──────── Source material

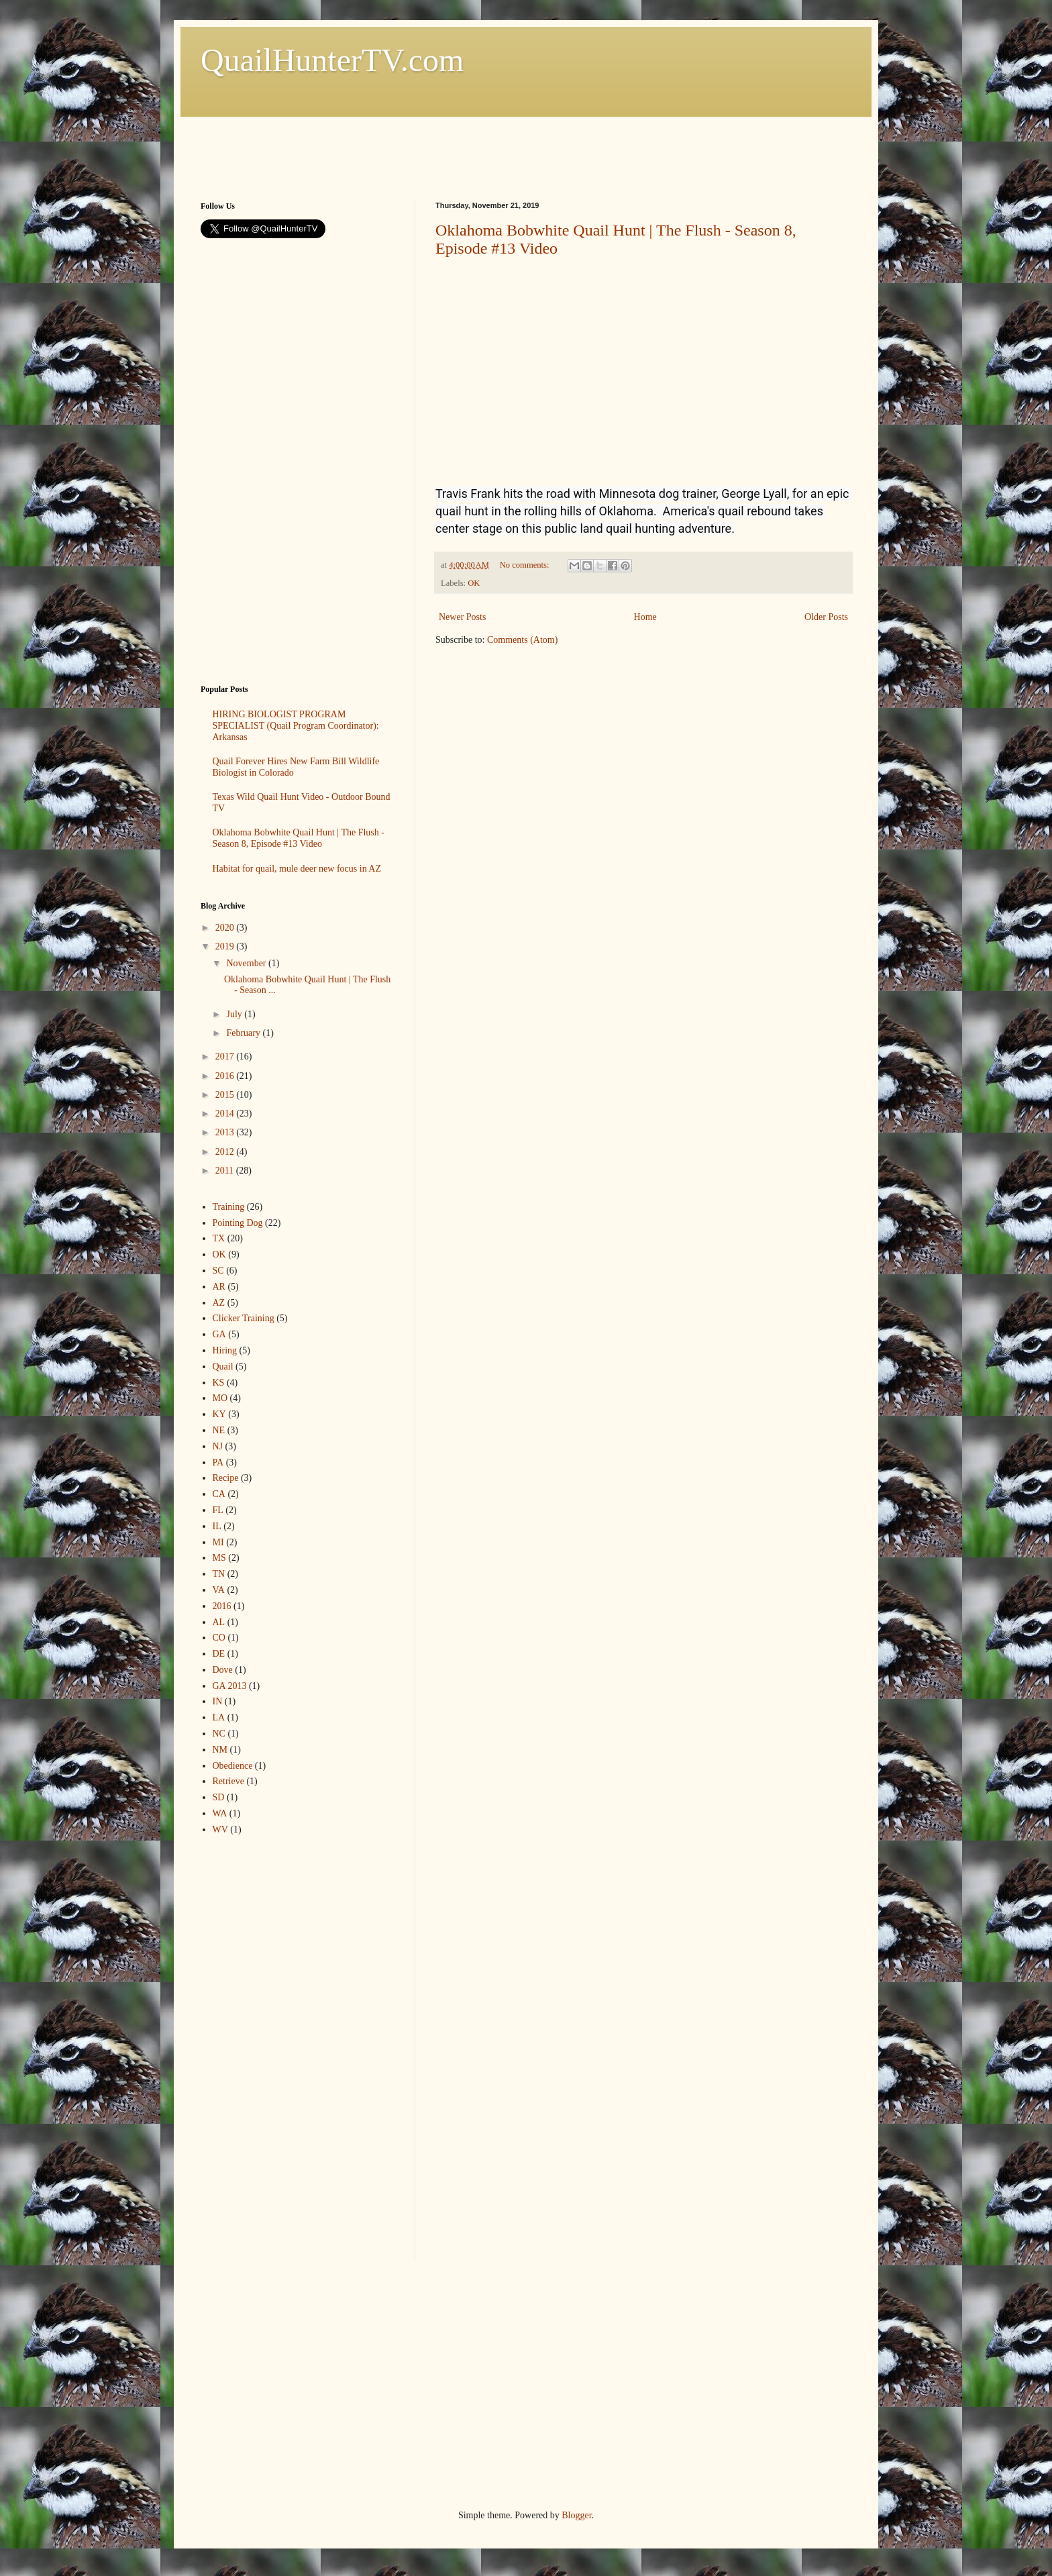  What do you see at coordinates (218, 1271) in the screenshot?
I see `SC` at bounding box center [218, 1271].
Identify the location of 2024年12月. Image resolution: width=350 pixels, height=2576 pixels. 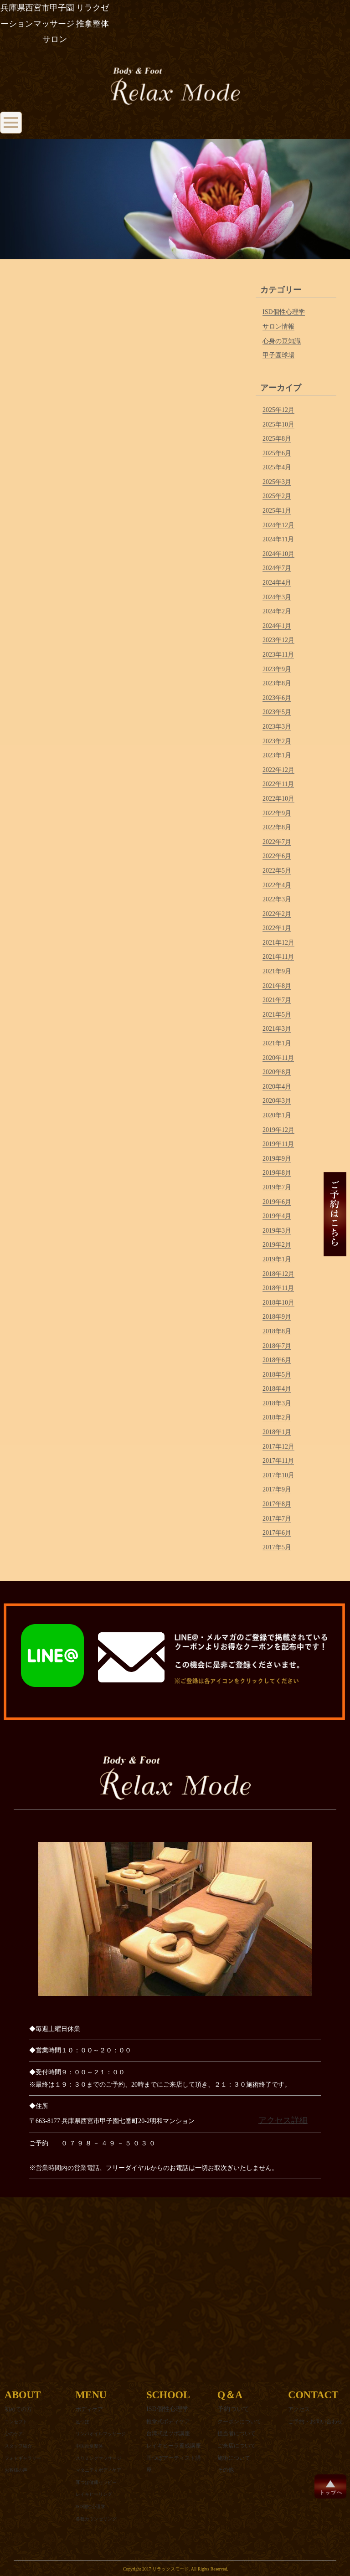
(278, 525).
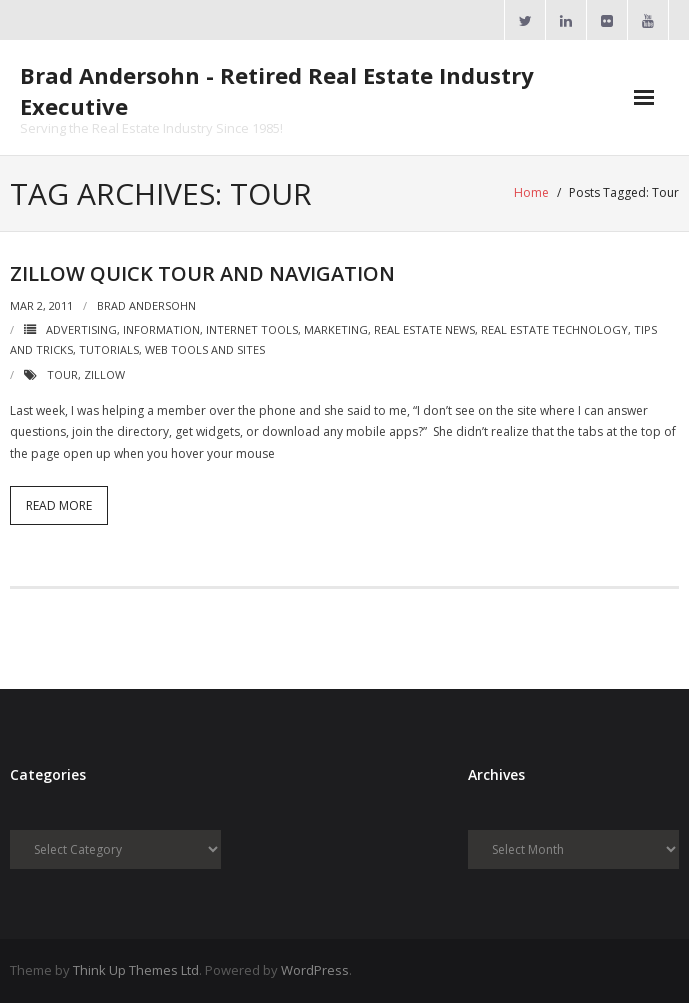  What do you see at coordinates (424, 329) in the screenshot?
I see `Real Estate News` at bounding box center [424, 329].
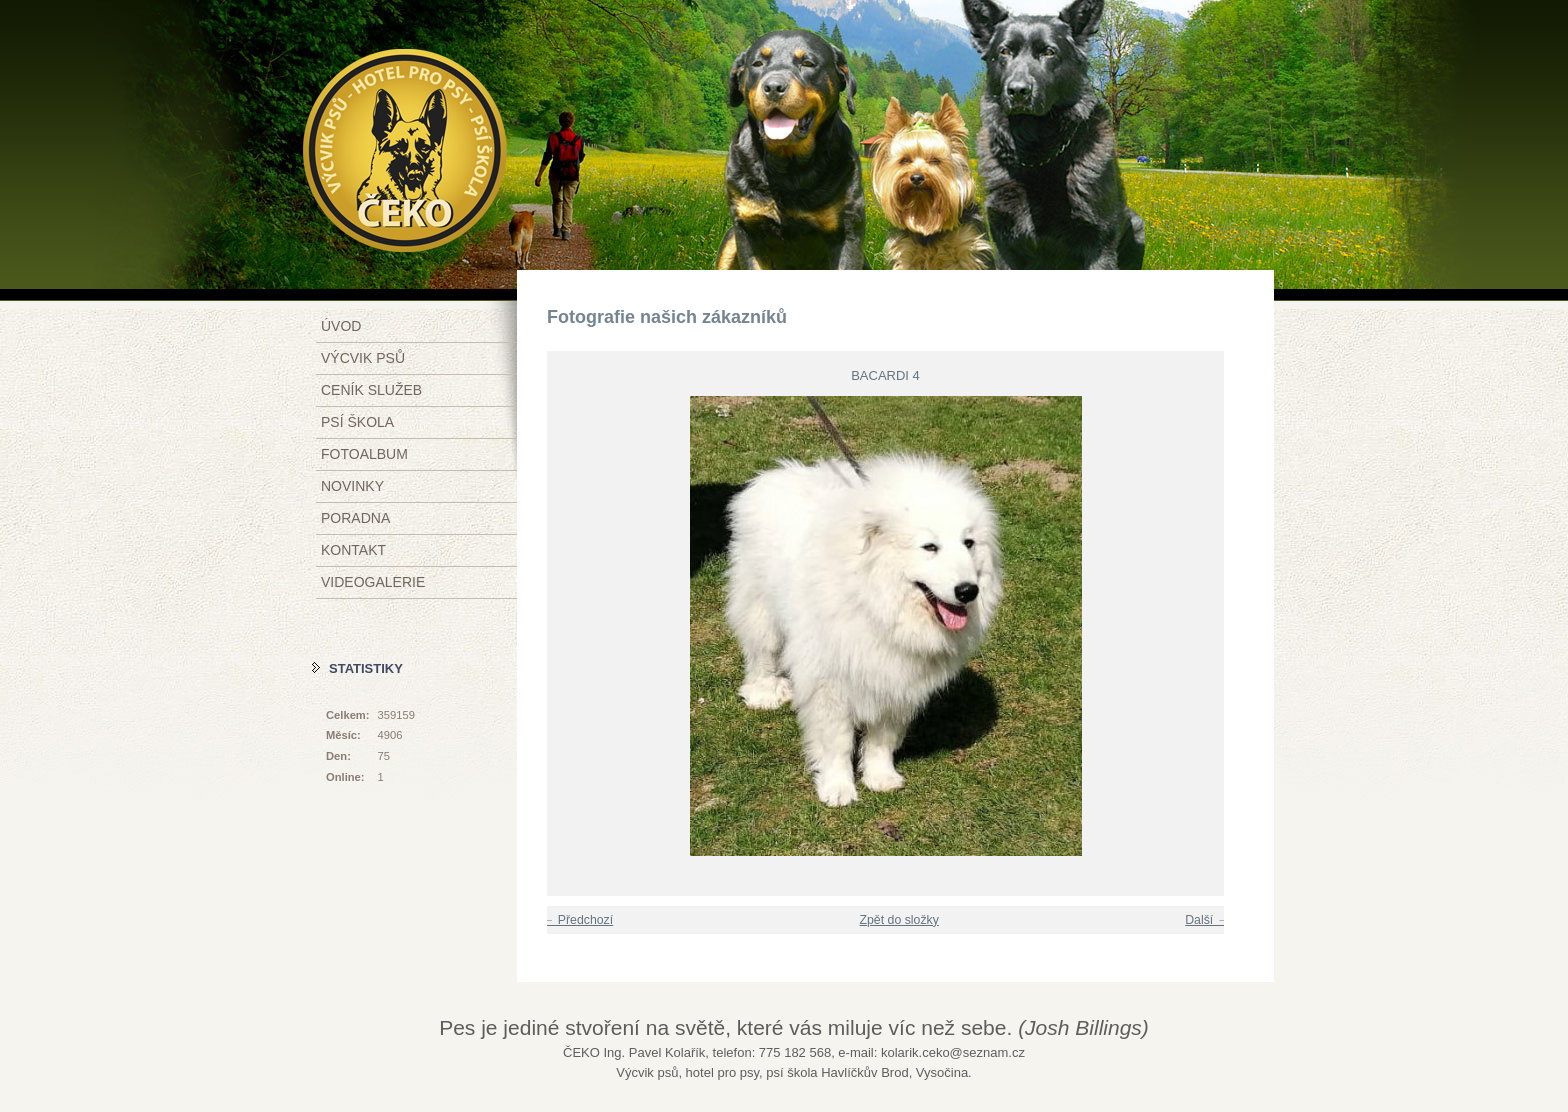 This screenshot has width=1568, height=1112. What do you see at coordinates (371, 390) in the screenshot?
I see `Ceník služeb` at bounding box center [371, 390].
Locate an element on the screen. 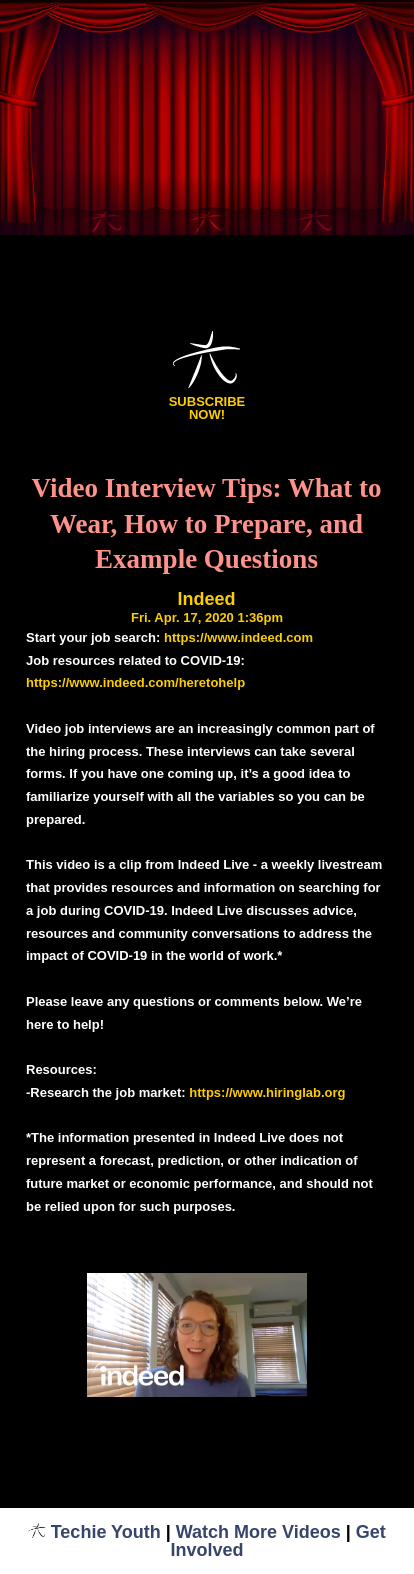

────────────────

Task goal: Here the lines from the one with "Identify the location" through the last line of the data above need to be repeated exactly, both included, and any picture omitted.

Output of the exercise:
Identify the location of 2024年12月. Image resolution: width=350 pixels, height=2576 pixels. 
(278, 525).
  What do you see at coordinates (424, 329) in the screenshot?
I see `Real Estate News` at bounding box center [424, 329].
 This screenshot has width=1568, height=1112. What do you see at coordinates (371, 390) in the screenshot?
I see `Ceník služeb` at bounding box center [371, 390].
Locate an element on the screen. 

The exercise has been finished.